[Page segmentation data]
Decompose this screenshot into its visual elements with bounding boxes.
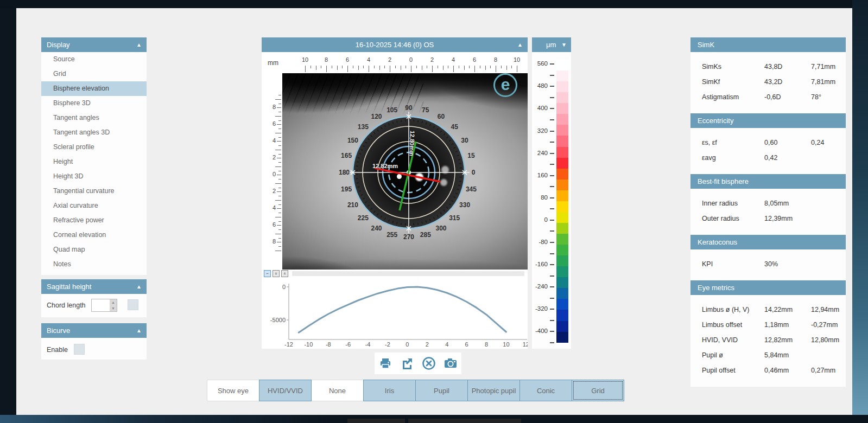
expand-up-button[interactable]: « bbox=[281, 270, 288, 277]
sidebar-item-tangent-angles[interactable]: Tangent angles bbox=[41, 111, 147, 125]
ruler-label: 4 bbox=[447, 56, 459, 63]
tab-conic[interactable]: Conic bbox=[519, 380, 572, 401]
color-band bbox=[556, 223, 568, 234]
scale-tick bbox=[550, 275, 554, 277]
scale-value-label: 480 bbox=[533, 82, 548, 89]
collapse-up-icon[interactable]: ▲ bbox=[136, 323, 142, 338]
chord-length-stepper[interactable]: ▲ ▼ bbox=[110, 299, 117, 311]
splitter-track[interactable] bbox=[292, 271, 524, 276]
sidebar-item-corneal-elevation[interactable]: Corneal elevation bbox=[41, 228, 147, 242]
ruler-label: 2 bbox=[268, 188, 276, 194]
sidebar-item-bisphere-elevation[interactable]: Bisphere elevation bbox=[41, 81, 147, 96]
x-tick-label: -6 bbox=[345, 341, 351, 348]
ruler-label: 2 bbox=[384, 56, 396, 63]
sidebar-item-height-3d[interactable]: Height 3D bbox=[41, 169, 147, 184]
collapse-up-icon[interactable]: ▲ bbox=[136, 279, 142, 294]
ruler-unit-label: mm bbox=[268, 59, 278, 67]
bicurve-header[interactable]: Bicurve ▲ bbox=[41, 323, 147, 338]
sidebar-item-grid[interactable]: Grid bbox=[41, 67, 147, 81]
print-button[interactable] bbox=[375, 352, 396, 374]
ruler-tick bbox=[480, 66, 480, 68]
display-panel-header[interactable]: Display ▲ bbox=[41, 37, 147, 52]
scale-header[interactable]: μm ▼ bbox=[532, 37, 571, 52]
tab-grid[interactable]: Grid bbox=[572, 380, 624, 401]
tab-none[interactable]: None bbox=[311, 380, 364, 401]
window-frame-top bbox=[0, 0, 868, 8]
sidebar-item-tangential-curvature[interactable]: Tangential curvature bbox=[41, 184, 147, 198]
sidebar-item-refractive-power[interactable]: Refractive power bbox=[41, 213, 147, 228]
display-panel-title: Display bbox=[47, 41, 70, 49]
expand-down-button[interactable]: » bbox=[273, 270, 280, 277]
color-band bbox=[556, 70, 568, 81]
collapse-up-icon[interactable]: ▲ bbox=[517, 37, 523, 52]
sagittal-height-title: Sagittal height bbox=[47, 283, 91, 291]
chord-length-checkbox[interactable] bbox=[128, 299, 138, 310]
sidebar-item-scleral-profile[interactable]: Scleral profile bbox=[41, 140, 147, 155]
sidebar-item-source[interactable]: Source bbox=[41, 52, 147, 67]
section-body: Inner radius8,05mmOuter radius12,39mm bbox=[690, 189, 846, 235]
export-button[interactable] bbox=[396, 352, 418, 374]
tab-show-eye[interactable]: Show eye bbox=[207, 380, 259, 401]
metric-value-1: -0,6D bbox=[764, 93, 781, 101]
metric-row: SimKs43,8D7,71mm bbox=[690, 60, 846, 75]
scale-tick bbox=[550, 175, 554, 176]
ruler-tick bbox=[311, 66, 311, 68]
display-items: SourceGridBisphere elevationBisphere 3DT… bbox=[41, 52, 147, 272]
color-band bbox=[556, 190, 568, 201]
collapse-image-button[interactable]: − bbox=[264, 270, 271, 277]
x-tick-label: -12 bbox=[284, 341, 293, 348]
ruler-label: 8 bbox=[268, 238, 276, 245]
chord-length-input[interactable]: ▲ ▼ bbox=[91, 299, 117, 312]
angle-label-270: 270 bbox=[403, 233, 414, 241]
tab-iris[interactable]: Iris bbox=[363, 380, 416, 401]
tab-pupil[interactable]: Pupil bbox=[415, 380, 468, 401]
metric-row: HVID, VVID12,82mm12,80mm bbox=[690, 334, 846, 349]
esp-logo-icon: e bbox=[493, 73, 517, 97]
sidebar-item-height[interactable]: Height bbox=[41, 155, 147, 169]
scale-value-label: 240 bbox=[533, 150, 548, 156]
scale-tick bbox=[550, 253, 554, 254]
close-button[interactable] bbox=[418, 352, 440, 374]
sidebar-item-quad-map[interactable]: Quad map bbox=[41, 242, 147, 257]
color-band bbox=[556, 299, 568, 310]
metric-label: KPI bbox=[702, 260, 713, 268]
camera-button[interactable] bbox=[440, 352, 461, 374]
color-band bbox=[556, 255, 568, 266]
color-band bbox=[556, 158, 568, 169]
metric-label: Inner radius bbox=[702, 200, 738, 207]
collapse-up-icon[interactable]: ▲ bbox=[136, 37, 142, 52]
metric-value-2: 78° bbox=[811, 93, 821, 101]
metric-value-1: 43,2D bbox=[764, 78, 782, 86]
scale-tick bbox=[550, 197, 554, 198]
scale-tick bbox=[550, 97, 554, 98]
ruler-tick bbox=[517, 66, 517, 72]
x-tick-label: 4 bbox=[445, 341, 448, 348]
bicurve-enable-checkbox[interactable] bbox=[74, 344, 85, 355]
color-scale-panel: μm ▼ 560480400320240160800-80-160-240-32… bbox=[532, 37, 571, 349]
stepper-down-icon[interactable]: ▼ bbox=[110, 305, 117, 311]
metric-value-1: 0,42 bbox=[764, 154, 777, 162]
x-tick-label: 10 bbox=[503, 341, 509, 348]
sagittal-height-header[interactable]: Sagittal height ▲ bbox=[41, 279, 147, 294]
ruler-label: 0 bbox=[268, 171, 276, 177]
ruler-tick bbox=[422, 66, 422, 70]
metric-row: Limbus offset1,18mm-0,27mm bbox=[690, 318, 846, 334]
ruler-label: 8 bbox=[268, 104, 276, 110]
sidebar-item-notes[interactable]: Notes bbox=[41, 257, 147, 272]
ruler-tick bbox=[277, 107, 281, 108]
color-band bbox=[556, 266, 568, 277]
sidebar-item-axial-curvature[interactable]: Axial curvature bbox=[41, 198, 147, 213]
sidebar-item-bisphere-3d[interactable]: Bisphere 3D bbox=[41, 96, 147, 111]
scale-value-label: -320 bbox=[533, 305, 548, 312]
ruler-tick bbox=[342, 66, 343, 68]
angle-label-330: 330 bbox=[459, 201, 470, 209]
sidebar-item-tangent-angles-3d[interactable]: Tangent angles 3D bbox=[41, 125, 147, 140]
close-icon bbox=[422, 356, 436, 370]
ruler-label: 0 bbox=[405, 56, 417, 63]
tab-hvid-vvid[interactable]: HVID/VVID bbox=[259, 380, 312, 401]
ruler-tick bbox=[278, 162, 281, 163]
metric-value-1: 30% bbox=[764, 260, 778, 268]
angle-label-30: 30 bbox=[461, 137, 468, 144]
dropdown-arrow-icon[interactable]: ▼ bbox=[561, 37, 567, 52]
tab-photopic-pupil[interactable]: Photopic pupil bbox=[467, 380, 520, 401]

Your goal: An exact copy of the entries, minus the pictures, is what to return.

Task output:
Decompose this screenshot into its visual elements with bounding boxes.
expand-up-button[interactable]: « bbox=[281, 270, 288, 277]
sidebar-item-tangent-angles[interactable]: Tangent angles bbox=[41, 111, 147, 125]
ruler-label: 4 bbox=[447, 56, 459, 63]
tab-conic[interactable]: Conic bbox=[519, 380, 572, 401]
color-band bbox=[556, 223, 568, 234]
scale-tick bbox=[550, 275, 554, 277]
scale-value-label: 480 bbox=[533, 82, 548, 89]
collapse-up-icon[interactable]: ▲ bbox=[136, 323, 142, 338]
chord-length-stepper[interactable]: ▲ ▼ bbox=[110, 299, 117, 311]
splitter-track[interactable] bbox=[292, 271, 524, 276]
sidebar-item-corneal-elevation[interactable]: Corneal elevation bbox=[41, 228, 147, 242]
ruler-label: 2 bbox=[268, 188, 276, 194]
sidebar-item-bisphere-elevation[interactable]: Bisphere elevation bbox=[41, 81, 147, 96]
x-tick-label: -6 bbox=[345, 341, 351, 348]
ruler-label: 2 bbox=[384, 56, 396, 63]
sidebar-item-height-3d[interactable]: Height 3D bbox=[41, 169, 147, 184]
collapse-up-icon[interactable]: ▲ bbox=[136, 279, 142, 294]
ruler-unit-label: mm bbox=[268, 59, 278, 67]
bicurve-header[interactable]: Bicurve ▲ bbox=[41, 323, 147, 338]
sidebar-item-grid[interactable]: Grid bbox=[41, 67, 147, 81]
print-button[interactable] bbox=[375, 352, 396, 374]
ruler-tick bbox=[480, 66, 480, 68]
display-panel-header[interactable]: Display ▲ bbox=[41, 37, 147, 52]
scale-header[interactable]: μm ▼ bbox=[532, 37, 571, 52]
tab-grid[interactable]: Grid bbox=[572, 380, 624, 401]
tab-none[interactable]: None bbox=[311, 380, 364, 401]
window-frame-top bbox=[0, 0, 868, 8]
sidebar-item-tangential-curvature[interactable]: Tangential curvature bbox=[41, 184, 147, 198]
sidebar-item-refractive-power[interactable]: Refractive power bbox=[41, 213, 147, 228]
display-panel-title: Display bbox=[47, 41, 70, 49]
expand-down-button[interactable]: » bbox=[273, 270, 280, 277]
color-band bbox=[556, 70, 568, 81]
collapse-up-icon[interactable]: ▲ bbox=[517, 37, 523, 52]
sagittal-height-title: Sagittal height bbox=[47, 283, 91, 291]
chord-length-checkbox[interactable] bbox=[128, 299, 138, 310]
sidebar-item-scleral-profile[interactable]: Scleral profile bbox=[41, 140, 147, 155]
sidebar-item-source[interactable]: Source bbox=[41, 52, 147, 67]
section-body: Inner radius8,05mmOuter radius12,39mm bbox=[690, 189, 846, 235]
export-button[interactable] bbox=[396, 352, 418, 374]
tab-show-eye[interactable]: Show eye bbox=[207, 380, 259, 401]
metric-value-1: -0,6D bbox=[764, 93, 781, 101]
metric-row: SimKs43,8D7,71mm bbox=[690, 60, 846, 75]
scale-tick bbox=[550, 175, 554, 176]
ruler-tick bbox=[311, 66, 311, 68]
display-items: SourceGridBisphere elevationBisphere 3DT… bbox=[41, 52, 147, 272]
color-band bbox=[556, 190, 568, 201]
collapse-image-button[interactable]: − bbox=[264, 270, 271, 277]
x-tick-label: -12 bbox=[284, 341, 293, 348]
ruler-label: 8 bbox=[268, 238, 276, 245]
chord-length-input[interactable]: ▲ ▼ bbox=[91, 299, 117, 312]
angle-label-270: 270 bbox=[403, 233, 414, 241]
tab-iris[interactable]: Iris bbox=[363, 380, 416, 401]
tab-pupil[interactable]: Pupil bbox=[415, 380, 468, 401]
metric-row: HVID, VVID12,82mm12,80mm bbox=[690, 334, 846, 349]
esp-logo-icon: e bbox=[493, 73, 517, 97]
sidebar-item-height[interactable]: Height bbox=[41, 155, 147, 169]
scale-value-label: 240 bbox=[533, 150, 548, 156]
scale-tick bbox=[550, 253, 554, 254]
close-button[interactable] bbox=[418, 352, 440, 374]
sidebar-item-quad-map[interactable]: Quad map bbox=[41, 242, 147, 257]
color-band bbox=[556, 299, 568, 310]
metric-label: KPI bbox=[702, 260, 713, 268]
camera-button[interactable] bbox=[440, 352, 461, 374]
color-band bbox=[556, 255, 568, 266]
color-band bbox=[556, 158, 568, 169]
metric-label: Inner radius bbox=[702, 200, 738, 207]
collapse-up-icon[interactable]: ▲ bbox=[136, 37, 142, 52]
metric-value-2: 78° bbox=[811, 93, 821, 101]
metric-value-1: 43,2D bbox=[764, 78, 782, 86]
scale-tick bbox=[550, 197, 554, 198]
scale-tick bbox=[550, 97, 554, 98]
ruler-tick bbox=[517, 66, 517, 72]
x-tick-label: 4 bbox=[445, 341, 448, 348]
bicurve-enable-checkbox[interactable] bbox=[74, 344, 85, 355]
color-scale-panel: μm ▼ 560480400320240160800-80-160-240-32… bbox=[532, 37, 571, 349]
stepper-down-icon[interactable]: ▼ bbox=[110, 305, 117, 311]
metric-value-1: 0,42 bbox=[764, 154, 777, 162]
x-tick-label: 10 bbox=[503, 341, 509, 348]
sagittal-height-header[interactable]: Sagittal height ▲ bbox=[41, 279, 147, 294]
ruler-label: 0 bbox=[268, 171, 276, 177]
ruler-tick bbox=[422, 66, 422, 70]
metric-row: Limbus offset1,18mm-0,27mm bbox=[690, 318, 846, 334]
ruler-label: 8 bbox=[268, 104, 276, 110]
sidebar-item-notes[interactable]: Notes bbox=[41, 257, 147, 272]
ruler-tick bbox=[277, 107, 281, 108]
color-band bbox=[556, 266, 568, 277]
sidebar-item-axial-curvature[interactable]: Axial curvature bbox=[41, 198, 147, 213]
sidebar-item-bisphere-3d[interactable]: Bisphere 3D bbox=[41, 96, 147, 111]
scale-value-label: -320 bbox=[533, 305, 548, 312]
ruler-tick bbox=[342, 66, 343, 68]
angle-label-330: 330 bbox=[459, 201, 470, 209]
sidebar-item-tangent-angles-3d[interactable]: Tangent angles 3D bbox=[41, 125, 147, 140]
close-icon bbox=[422, 356, 436, 370]
ruler-label: 0 bbox=[405, 56, 417, 63]
tab-hvid-vvid[interactable]: HVID/VVID bbox=[259, 380, 312, 401]
ruler-tick bbox=[278, 162, 281, 163]
metric-value-1: 30% bbox=[764, 260, 778, 268]
angle-label-30: 30 bbox=[461, 137, 468, 144]
dropdown-arrow-icon[interactable]: ▼ bbox=[561, 37, 567, 52]
tab-photopic-pupil[interactable]: Photopic pupil bbox=[467, 380, 520, 401]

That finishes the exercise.